Better speed also means quicker insights from sentiment analysis. Though sentiment analysis has been around for a while, AI will provide more granularity, Kroon adds.
Another noteworthy development has been the emergence of open-source frameworks for emotion detection using voice analytics, which in some cases could recognize more than 60 types of emotions from voice alone. “This is both impressive and somewhat surprising; I didn’t even know there were so many,” Kroon says.
The improved real-time sentiment analysis is important, according to Kroon. “You can say something in a number of different ways. If we do not catch the nuances, there is a disconnect,” he says. “But due to improved analytics, there will be less friction, because we’ll get to know the nuance of what is actually meant because you can analyze it better and provide a better response.”
AI will also provide more comprehensive insights for organizations in 2024, Kroon predicts. “You have real-time analysis of not just a single conversation, but you also have a real-time picture of what is going on in your entire call center.”
Kroon also expects more start-ups to start offering AI-driven speech technology solutions.
Genesys’ Weigl expects to see current versions of AI-driven analytics for agent assist evolve into full copilots that provide more comprehensive information for agents than the current agent assist technologies. They will not only include the customer behavior and “triggers (for upsells, etc.) of today’s technology, but the generative AI will also be able to pull together and analyze customer journey information for predictive modeling.”

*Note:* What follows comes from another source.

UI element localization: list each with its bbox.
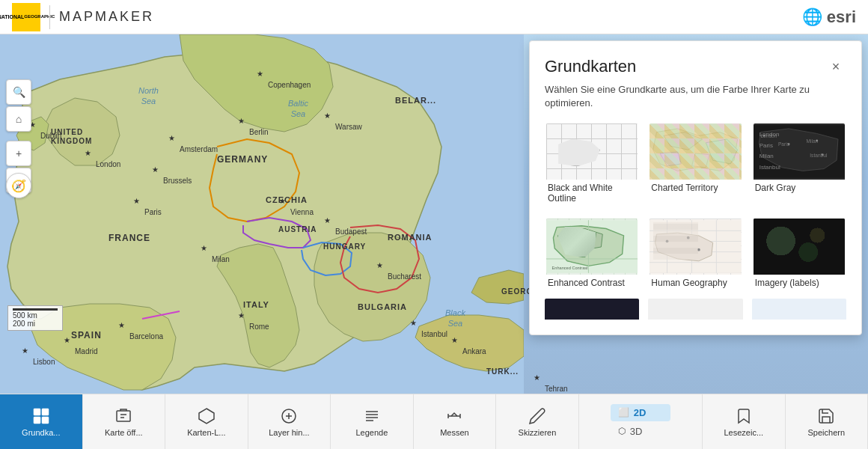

If a customer calls for a refund, for example, AI-driven speech analytics will be able to identify that purpose and guide the agent through the things that sequentially tend to happen, Weigl explains.
Copilot technology will also give agents immediate or near immediate access to data and reports relevant to caller queries, according to Weigl.
AI’s infusion into speech analytics really began to take hold in 2018 or so, and today one would be hard-pressed to find a speech analytics technology vendor that does not offer some variation of AI embedded into its solutions.
Following its acquisition of Nuance Communications in March 2022 for nearly $20 billion, Microsoft hopes to use AI to make significant inroads in the speech analytics technology market in 2024. Central to that mission was its introduction of the Azure Open AI Studio’s Chat playground, powered by Azure AI Speech, late last year. The Azure Open AI Studio’s Chat playground is designed to enhance the chat interaction experience with advanced multimodal input and output.
Azure AI Studio enables users to try out Microsoft’s speech analytics capabilities, including summarization, redaction of personally identifiable information, post-call analytics, and agent assist.
But this is only the beginning of what speech analytics with AI will be able to do.
Speech analytics tools like keyword spotting and smart transcription enable users to analyze calls, including the words used during calls. And this is not just in the call center. Through automated call scoring and conversion logs, users can determine the ROI of their marketing and sales efforts, and tools that can understand those conversations will only grow in importance.